Summary Every day more than 115 people in the United States die of an opioid overdose, and patients who survive have a high risk of repeated overdose in the following year. The featured study examined whether an intervention in the emergency department could improve the distribution of the ‘overdose antidote’ naloxone, which if administered in a timely manner at future overdoses could stop them becoming fatal.
The featured study examined whether a prompt in the electronic health records of patients attending emergency departments after an opioid overdose could increase take-home naloxone prescribing.
A year before the prompts were introduced, 16% of overdose patients received take-home naloxone and the rate of prescribing was on a downward trajectory, decreasing by 1% each month. The intervention seemed to turn this around, increasing the percentage of patients receiving take-home naloxone by 3% each month.
In total, eight out of nine emergency departments increased their prescribing after the prompts were introduced, while the ninth emergency department, which saw the highest volume of overdose patients and had a pre-existing take-home naloxone programme, did not see any increase.
Naloxone has become the standard of care for the medical treatment of overdoses, and can be administered nasally, into a vein, into muscle, or under the skin. Through take-home naloxone programmes, naloxone has been made available to people likely to witness an opioid overdose, including people who use opioids, friends and family, and workers.
Although the emergency department represents an opportune setting for identifying people who have had an opioid overdose and then distributing naloxone to them as part of a harm reduction strategy, the practice is uncommon. For example, a survey of emergency department physicians in the US found that only 2% were prescribing take-home naloxone. As with other interventions seen as supplements to a person’s role rather than their core work, barriers to prescribing may include a lack of time, knowledge, training, and institutional support. Clinical decision-making and practice may also be informed by conscious or unconscious bias – deeply engrained stereotypes or beliefs about groups of people (1 2 3 4 5).
Conducted in a single healthcare system in Western Pennsylvania between July 2016 and April 2018, this study examined the impact of electronic prompts in the healthcare records of overdose patients on the distribution of take-home naloxone. It sought to answer the following questions:
• Do electronic prompts result in an immediate increase in take-home naloxone distribution?
• Does the rate of take-home naloxone distribution increase over time after the introduction of electronic prompts?
• Do these changes only occur in certain emergency departments?
• Do the characteristics of patients given take-home naloxone (including age, sex and race, as well the hospital they attended) change before and after the introduction of electronic prompts?
The electronic prompt was written by researchers and displayed in a pop-up window ( see image) in patients’ electronic records during the physician-led discharge process. The decision to prescribe was ultimately left up to the physician.
The analysis included the records of patients (18 years and above) attending nine emergency departments. Patients who died or who were admitted to the hospital for further treatment were excluded.
Over the study period, 3,492 patients were discharged, and nearly half (47%) attended a single emergency department.
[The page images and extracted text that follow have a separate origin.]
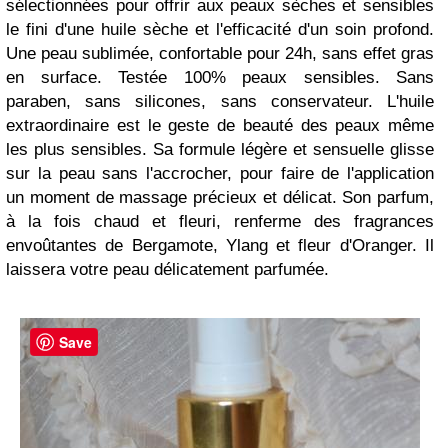
sélectionnées pour offrir aux peaux sèches et sensibles
le fini d'une huile sèche et l'efficacité d'un soin profond.
Une peau sublimée, confortable pour 24h, sans effet gras
en surface. Testée 100% peaux sensibles. Sans
paraben, sans silicones, sans conservateur. L'huile
extraordinaire est le geste de beauté des peaux même
les plus sensibles. Sa formule légère et sensuelle glisse
sur la peau sans l'accrocher, pour faire de l'application
un moment de massage précieux et délicat. Son parfum,
à la fois chaud et fleuri, renferme des fragrances
envoûtantes de Bergamote, Ylang et fleur d'Oranger. Il
laissera votre peau délicatement parfumée.
Save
In total, eight out of nine emergency departments increased their prescribing after the prompts were introduced, while the ninth emergency department, which saw the highest volume of overdose patients and had a pre-existing take-home naloxone programme, did not see any increase.
The overall rate of prescribing increased from 201 out of 2,059 overdose patients in the 11-month period before the intervention, to 190 out of 1,433 in the 11-month period after the intervention. This change from 10% to 13% did not reach the level of statistical significance. There was also no significant immediate effect in the month take-home naloxone prompts were introduced. However, there was a statistically significant downward trend in prescribing before the advent of electronic prompts, and a statistically significant upward trend in prescribing thereafter, suggesting that the electronic prompts were associated with a sustained effect on take-home naloxone prescribing. The rate of prescribing decreased by 1% each month (from a starting point of 16%) in the 11 months before the introduction of the prompts, and then subsequently increased by 3% each month ( chart). This increase in take-home naloxone prescribing closely mirrored the increase in the frequency of prompts for most emergency departments.
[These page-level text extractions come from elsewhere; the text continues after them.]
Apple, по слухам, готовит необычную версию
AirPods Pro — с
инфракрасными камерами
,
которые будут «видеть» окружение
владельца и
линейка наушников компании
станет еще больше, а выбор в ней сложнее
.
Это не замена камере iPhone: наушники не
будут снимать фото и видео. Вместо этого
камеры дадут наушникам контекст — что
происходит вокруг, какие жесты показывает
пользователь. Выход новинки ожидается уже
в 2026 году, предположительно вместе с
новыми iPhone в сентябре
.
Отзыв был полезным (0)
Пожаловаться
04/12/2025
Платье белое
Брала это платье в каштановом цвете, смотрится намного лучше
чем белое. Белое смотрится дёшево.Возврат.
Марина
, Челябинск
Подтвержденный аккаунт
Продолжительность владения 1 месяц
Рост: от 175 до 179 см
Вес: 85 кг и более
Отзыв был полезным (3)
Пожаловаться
There were differences in the characteristics of patients prescribed versus not prescribed take-home naloxone in the period before the introduction of electronic prompts:
• white people were significantly more likely to be recipients of take-home naloxone than non-recipients;
• younger people were significantly more likely to be recipients of take-home naloxone than non-recipients;
• women were significantly more likely to be recipients of take-home naloxone than non-recipients.
For two of these demographic classifications, the differences evidently disappeared in the period after the electronic prompts were introduced. Where previously recipients were significantly more likely to be white and of a younger age, this was no longer the case once electronic prompts were in use. However, in the period after electronic prompts were introduced women were significantly less likely to be recipients of take-home naloxone than non-recipients.
A year before the prompts were introduced, 16% of overdose patients received take-home naloxone and the rate of prescribing was on a downward trajectory (decreasing by 1% each month), which the intervention seemed to turn around – increasing the percentage of patients receiving take-home naloxone by 3% each month.
Overall, using electronic prompts to remind physicians to prescribe naloxone to at-risk patients was associated with a non-significant increase in prescribing across emergency departments in a single healthcare system in Western Pennsylvania. One emergency department, which had a pre-existing take-home naloxone programme, did not show any increase, and the prescribing level did not exceed 20% in any emergency department. It is possible that programmes such as this experience a ‘ceiling effect’ – an upper limit on the rate of take-home naloxone prescribing. Prior interventions using electronic prompts for harm reduction in the emergency departments have noted limits in provider adherence, and previous attempts at dispensing naloxone from the emergency department have had similar limitations.
According to further analyses the electronic prompts may help to address disparities in the provision of take-home naloxone along the lines of race and age, which could suggest that implicit bias in clinicians can be corrected with external prompting. These findings are consistent with previous findings that an electronic alert can promote previously under-used harm reduction interventions in marginalised populations.
Although this was the first study to examine the use of electronic prompts for take-home naloxone prescribing, they have been tested in other harm reduction and medical scenarios. For example, a similar electronic prompt was associated with increase in the rate of hepatitis A vaccinations in the emergency department among high-risk patients during a regional outbreak.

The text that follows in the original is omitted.